Differentiation of tr$(AD^{-3\alpha}B)$ with respect to scalar $\alpha$, $D$ is positive diagonal.

79 Views Asked by At

Please, may I know how to differentiate tr$(AD^{-3\alpha}B)$ with respect to scalar $\alpha$. I'm thinking of an approach with the Frobenius inner product, but I'm not conversant with the rules. I'm open to any convenient approach. Thanks.

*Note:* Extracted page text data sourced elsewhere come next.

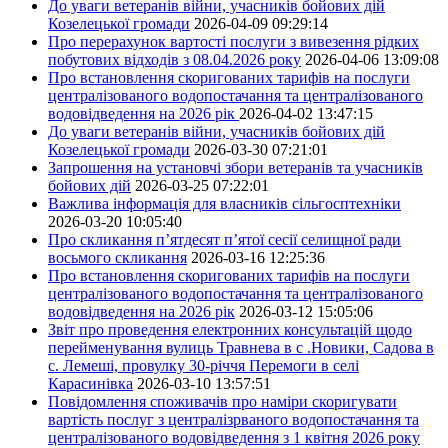
До уваги ветеранів війни, учасників бойових дій
Козелецької громади
2026-04-09 09:29:14
Про перерахунок вартості послуги з вивезення рідких
побутових відходів з 08.04.2026 року
2026-04-06 13:09:08
Про встановлення скоригованих тарифів на послуги
централізованого водопостачання та централізованого
водовідведення на 2026 рік
2026-04-02 13:47:15
До уваги ветеранів війни, учасників бойових дій
Козелецької громади
2026-03-30 07:21:01
Запрошення на установчі збори ветеранів та учасників
бойових дій
2026-03-25 07:22:01
Важлива інформація для власників сільгосптехніки
2026-03-20 10:05:40
Про скликання п’ятдесят п’ятої сесії селищної ради
восьмого скликання
2026-03-16 12:25:36
Про встановлення скоригованих тарифів на послуги
централізованого водопостачання та централізованого
водовідведення на 2026 рік
2026-03-12 15:05:06
Звіт про проведення електронних консультацій щодо
перейменування вулиць Травнева в с .Новики, Садова в
с. Лемеші, провулку 30-річчя Перемоги в селі
Карасинівка
2026-03-10 13:57:51
Повідомлення споживачів про наміри скоригувати
вартість послуг з централізрваного водопостачання та
централізованого водовідведення з 1 квітня 2026 року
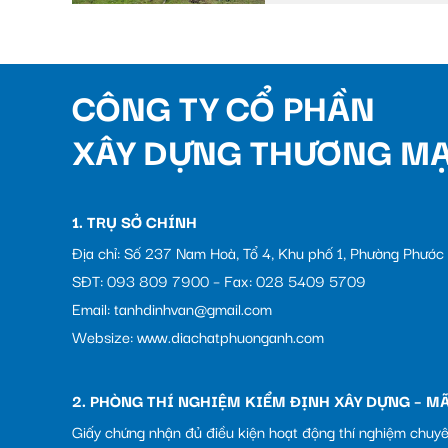
CÔNG TY CỔ PHẦN
XÂY DỰNG THƯƠNG MẠ
1. TRỤ SỞ CHÍNH
Địa chỉ: Số 237 Nam Hoà, Tổ 4, Khu phố 1, Phường Phướ
SĐT: 093 809 7900 – Fax: 028 5409 5709
Email: tanhdinhvan@gmail.com
Websize: www.diachatphuonganh.com
2. PHÒNG THÍ NGHIỆM KIỂM ĐỊNH XÂY DỰNG – MÃ
Giấy chứng nhận đủ điều kiện hoạt động thí nghiệm chuy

Edit: Let $D$ be positive diagonal so we can have negative powers of $D$.

2

There are 2 best solutions below

1
On BEST ANSWER

Define the variables $$\eqalign{ L &= \log(D),\quad \beta = -3\alpha \cr }$$ One nice thing about diagonal matrices is that they can be manipulated almost like scalars. Consider the following diagonal matrix function and its differential. $$\eqalign{ F &= D^\beta = \exp(\beta L) \cr dF &= FL\,d\beta = -3FL\,d\alpha \cr }$$ Write the trace function in terms of the Frobenius (:) product and the $F$-function.
Then find its differential and gradient. $$\eqalign{ \phi &= {\rm Tr}(BAF) = BA:F \cr d\phi &= BA:dF = -3BA:FL\,d\alpha \cr \frac{d\phi}{d\alpha} &= -3BA:FL \cr }$$ NB:   You stated that the $D$-matrix was non-negative, but that's not good enough. For the logarithm (or negative powers) to make sense, there can be no zeros on its diagonal.

0
On

To answer this question, all that is needed is a systematic application of the chain rule in multiple dimensions. Hopefully you are familiar with differentiation as explained in Spivak's Calculus on Manifolds or Loomis and Sternberg's Advanced Calculus. The notation I'll use is very close to both these books. So for example,

If $V$ and $W$ are (finite-dimensional) normed vector spaces, and $f:V \to W$ is differentiable at a point $a \in V$, (refer to either of those books for a precise definition) then $Df_a$ shall denote the derivative of $f$ evaluated at the point $a$. This is a linear map from $V$ to $W$. So $Df_a(h)$ means the derivative of $f$ at $a$ evaluated at the point $h$.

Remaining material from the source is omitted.